#### Data for processing

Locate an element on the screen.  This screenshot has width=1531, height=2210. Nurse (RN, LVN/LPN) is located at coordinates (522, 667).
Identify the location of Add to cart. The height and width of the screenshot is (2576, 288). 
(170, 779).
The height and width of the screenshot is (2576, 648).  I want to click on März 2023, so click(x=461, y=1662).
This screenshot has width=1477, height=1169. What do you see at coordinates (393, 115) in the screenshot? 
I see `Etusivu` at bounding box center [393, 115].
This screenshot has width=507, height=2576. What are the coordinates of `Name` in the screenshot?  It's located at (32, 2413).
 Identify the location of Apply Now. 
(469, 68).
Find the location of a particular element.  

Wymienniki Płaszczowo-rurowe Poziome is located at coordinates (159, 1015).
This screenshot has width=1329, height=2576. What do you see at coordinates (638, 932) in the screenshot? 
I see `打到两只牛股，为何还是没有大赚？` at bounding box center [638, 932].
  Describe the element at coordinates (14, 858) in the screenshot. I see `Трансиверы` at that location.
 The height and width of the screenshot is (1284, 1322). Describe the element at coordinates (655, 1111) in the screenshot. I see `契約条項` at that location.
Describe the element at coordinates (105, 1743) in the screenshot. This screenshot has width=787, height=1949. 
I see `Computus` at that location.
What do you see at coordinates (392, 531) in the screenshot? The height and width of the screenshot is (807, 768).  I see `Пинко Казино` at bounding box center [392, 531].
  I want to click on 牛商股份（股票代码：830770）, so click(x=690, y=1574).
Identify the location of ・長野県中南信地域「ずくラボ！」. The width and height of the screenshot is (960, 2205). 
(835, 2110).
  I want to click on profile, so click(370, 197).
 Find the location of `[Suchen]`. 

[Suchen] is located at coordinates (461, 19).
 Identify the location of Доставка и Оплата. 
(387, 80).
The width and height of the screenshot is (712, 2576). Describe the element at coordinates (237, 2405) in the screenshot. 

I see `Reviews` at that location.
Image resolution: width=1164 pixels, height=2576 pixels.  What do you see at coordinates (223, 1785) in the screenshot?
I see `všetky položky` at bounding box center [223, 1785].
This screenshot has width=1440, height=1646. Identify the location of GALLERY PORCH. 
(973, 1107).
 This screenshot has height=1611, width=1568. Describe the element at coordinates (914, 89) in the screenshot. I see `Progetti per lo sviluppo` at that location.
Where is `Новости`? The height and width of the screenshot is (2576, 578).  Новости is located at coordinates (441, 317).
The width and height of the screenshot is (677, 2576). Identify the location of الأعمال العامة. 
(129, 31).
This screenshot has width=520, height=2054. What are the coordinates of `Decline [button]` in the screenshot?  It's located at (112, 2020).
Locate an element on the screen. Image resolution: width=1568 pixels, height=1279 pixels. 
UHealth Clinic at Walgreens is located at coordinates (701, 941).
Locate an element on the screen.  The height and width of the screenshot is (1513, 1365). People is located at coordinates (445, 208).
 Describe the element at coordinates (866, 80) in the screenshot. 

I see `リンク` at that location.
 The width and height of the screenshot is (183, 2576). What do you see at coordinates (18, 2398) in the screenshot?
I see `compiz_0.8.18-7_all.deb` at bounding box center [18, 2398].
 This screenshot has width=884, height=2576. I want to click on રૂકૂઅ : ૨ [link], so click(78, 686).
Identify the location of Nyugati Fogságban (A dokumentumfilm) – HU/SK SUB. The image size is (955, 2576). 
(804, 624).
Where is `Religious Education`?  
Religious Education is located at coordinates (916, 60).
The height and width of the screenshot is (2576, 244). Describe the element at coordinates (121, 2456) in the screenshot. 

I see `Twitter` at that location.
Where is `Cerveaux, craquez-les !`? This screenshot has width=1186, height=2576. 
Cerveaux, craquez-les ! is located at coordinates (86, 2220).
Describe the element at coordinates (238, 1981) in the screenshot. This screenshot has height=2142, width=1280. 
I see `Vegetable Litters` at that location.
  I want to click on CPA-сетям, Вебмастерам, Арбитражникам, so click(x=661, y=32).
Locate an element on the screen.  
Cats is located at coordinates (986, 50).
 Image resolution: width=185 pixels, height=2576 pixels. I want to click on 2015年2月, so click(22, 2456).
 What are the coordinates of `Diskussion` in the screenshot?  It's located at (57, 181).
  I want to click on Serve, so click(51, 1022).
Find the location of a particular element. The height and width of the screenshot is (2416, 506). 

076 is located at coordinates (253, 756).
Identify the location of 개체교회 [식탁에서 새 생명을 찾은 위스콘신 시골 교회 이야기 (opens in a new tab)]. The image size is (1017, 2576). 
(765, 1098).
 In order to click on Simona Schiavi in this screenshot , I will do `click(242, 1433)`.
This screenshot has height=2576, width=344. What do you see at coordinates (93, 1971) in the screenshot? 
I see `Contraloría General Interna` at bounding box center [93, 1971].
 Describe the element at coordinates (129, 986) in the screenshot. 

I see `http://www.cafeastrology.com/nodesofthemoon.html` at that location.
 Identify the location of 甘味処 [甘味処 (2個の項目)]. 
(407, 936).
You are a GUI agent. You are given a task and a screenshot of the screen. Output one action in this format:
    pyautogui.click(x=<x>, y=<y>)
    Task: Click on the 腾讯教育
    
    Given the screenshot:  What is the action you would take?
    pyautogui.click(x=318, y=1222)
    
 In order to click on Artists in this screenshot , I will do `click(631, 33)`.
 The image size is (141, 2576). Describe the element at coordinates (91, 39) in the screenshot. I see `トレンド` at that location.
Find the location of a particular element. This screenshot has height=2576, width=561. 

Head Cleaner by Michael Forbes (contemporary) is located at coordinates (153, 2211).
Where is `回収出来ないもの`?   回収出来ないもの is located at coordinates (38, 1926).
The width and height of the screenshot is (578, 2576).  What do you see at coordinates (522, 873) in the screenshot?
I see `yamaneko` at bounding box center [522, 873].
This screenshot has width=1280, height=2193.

########

# What you should do
Each entry shown above must be retyped word for word.

# Task answer
Locate an element on the screen.  This screenshot has width=1531, height=2210. Nurse (RN, LVN/LPN) is located at coordinates (522, 667).
Identify the location of Add to cart. The height and width of the screenshot is (2576, 288). 
(170, 779).
The height and width of the screenshot is (2576, 648).  I want to click on März 2023, so click(x=461, y=1662).
This screenshot has width=1477, height=1169. What do you see at coordinates (393, 115) in the screenshot? 
I see `Etusivu` at bounding box center [393, 115].
This screenshot has width=507, height=2576. What are the coordinates of `Name` in the screenshot?  It's located at (32, 2413).
 Identify the location of Apply Now. 
(469, 68).
Find the location of a particular element.  

Wymienniki Płaszczowo-rurowe Poziome is located at coordinates (159, 1015).
This screenshot has width=1329, height=2576. What do you see at coordinates (638, 932) in the screenshot? 
I see `打到两只牛股，为何还是没有大赚？` at bounding box center [638, 932].
  Describe the element at coordinates (14, 858) in the screenshot. I see `Трансиверы` at that location.
 The height and width of the screenshot is (1284, 1322). Describe the element at coordinates (655, 1111) in the screenshot. I see `契約条項` at that location.
Describe the element at coordinates (105, 1743) in the screenshot. This screenshot has width=787, height=1949. 
I see `Computus` at that location.
What do you see at coordinates (392, 531) in the screenshot? The height and width of the screenshot is (807, 768).  I see `Пинко Казино` at bounding box center [392, 531].
  I want to click on 牛商股份（股票代码：830770）, so click(x=690, y=1574).
Identify the location of ・長野県中南信地域「ずくラボ！」. The width and height of the screenshot is (960, 2205). 
(835, 2110).
  I want to click on profile, so click(370, 197).
 Find the location of `[Suchen]`. 

[Suchen] is located at coordinates (461, 19).
 Identify the location of Доставка и Оплата. 
(387, 80).
The width and height of the screenshot is (712, 2576). Describe the element at coordinates (237, 2405) in the screenshot. 

I see `Reviews` at that location.
Image resolution: width=1164 pixels, height=2576 pixels.  What do you see at coordinates (223, 1785) in the screenshot?
I see `všetky položky` at bounding box center [223, 1785].
This screenshot has width=1440, height=1646. Identify the location of GALLERY PORCH. 
(973, 1107).
 This screenshot has height=1611, width=1568. Describe the element at coordinates (914, 89) in the screenshot. I see `Progetti per lo sviluppo` at that location.
Where is `Новости`? The height and width of the screenshot is (2576, 578).  Новости is located at coordinates (441, 317).
The width and height of the screenshot is (677, 2576). Identify the location of الأعمال العامة. 
(129, 31).
This screenshot has width=520, height=2054. What are the coordinates of `Decline [button]` in the screenshot?  It's located at (112, 2020).
Locate an element on the screen. Image resolution: width=1568 pixels, height=1279 pixels. 
UHealth Clinic at Walgreens is located at coordinates (701, 941).
Locate an element on the screen.  The height and width of the screenshot is (1513, 1365). People is located at coordinates (445, 208).
 Describe the element at coordinates (866, 80) in the screenshot. 

I see `リンク` at that location.
 The width and height of the screenshot is (183, 2576). What do you see at coordinates (18, 2398) in the screenshot?
I see `compiz_0.8.18-7_all.deb` at bounding box center [18, 2398].
 This screenshot has width=884, height=2576. I want to click on રૂકૂઅ : ૨ [link], so click(78, 686).
Identify the location of Nyugati Fogságban (A dokumentumfilm) – HU/SK SUB. The image size is (955, 2576). 
(804, 624).
Where is `Religious Education`?  
Religious Education is located at coordinates (916, 60).
The height and width of the screenshot is (2576, 244). Describe the element at coordinates (121, 2456) in the screenshot. 

I see `Twitter` at that location.
Where is `Cerveaux, craquez-les !`? This screenshot has width=1186, height=2576. 
Cerveaux, craquez-les ! is located at coordinates (86, 2220).
Describe the element at coordinates (238, 1981) in the screenshot. This screenshot has height=2142, width=1280. 
I see `Vegetable Litters` at that location.
  I want to click on CPA-сетям, Вебмастерам, Арбитражникам, so click(x=661, y=32).
Locate an element on the screen.  
Cats is located at coordinates (986, 50).
 Image resolution: width=185 pixels, height=2576 pixels. I want to click on 2015年2月, so click(22, 2456).
 What are the coordinates of `Diskussion` in the screenshot?  It's located at (57, 181).
  I want to click on Serve, so click(51, 1022).
Find the location of a particular element. The height and width of the screenshot is (2416, 506). 

076 is located at coordinates (253, 756).
Identify the location of 개체교회 [식탁에서 새 생명을 찾은 위스콘신 시골 교회 이야기 (opens in a new tab)]. The image size is (1017, 2576). 
(765, 1098).
 In order to click on Simona Schiavi in this screenshot , I will do `click(242, 1433)`.
This screenshot has height=2576, width=344. What do you see at coordinates (93, 1971) in the screenshot? 
I see `Contraloría General Interna` at bounding box center [93, 1971].
 Describe the element at coordinates (129, 986) in the screenshot. 

I see `http://www.cafeastrology.com/nodesofthemoon.html` at that location.
 Identify the location of 甘味処 [甘味処 (2個の項目)]. 
(407, 936).
You are a GUI agent. You are given a task and a screenshot of the screen. Output one action in this format:
    pyautogui.click(x=<x>, y=<y>)
    Task: Click on the 腾讯教育
    
    Given the screenshot:  What is the action you would take?
    pyautogui.click(x=318, y=1222)
    
 In order to click on Artists in this screenshot , I will do `click(631, 33)`.
 The image size is (141, 2576). Describe the element at coordinates (91, 39) in the screenshot. I see `トレンド` at that location.
Find the location of a particular element. This screenshot has height=2576, width=561. 

Head Cleaner by Michael Forbes (contemporary) is located at coordinates (153, 2211).
Where is `回収出来ないもの`?   回収出来ないもの is located at coordinates (38, 1926).
The width and height of the screenshot is (578, 2576).  What do you see at coordinates (522, 873) in the screenshot?
I see `yamaneko` at bounding box center [522, 873].
This screenshot has width=1280, height=2193.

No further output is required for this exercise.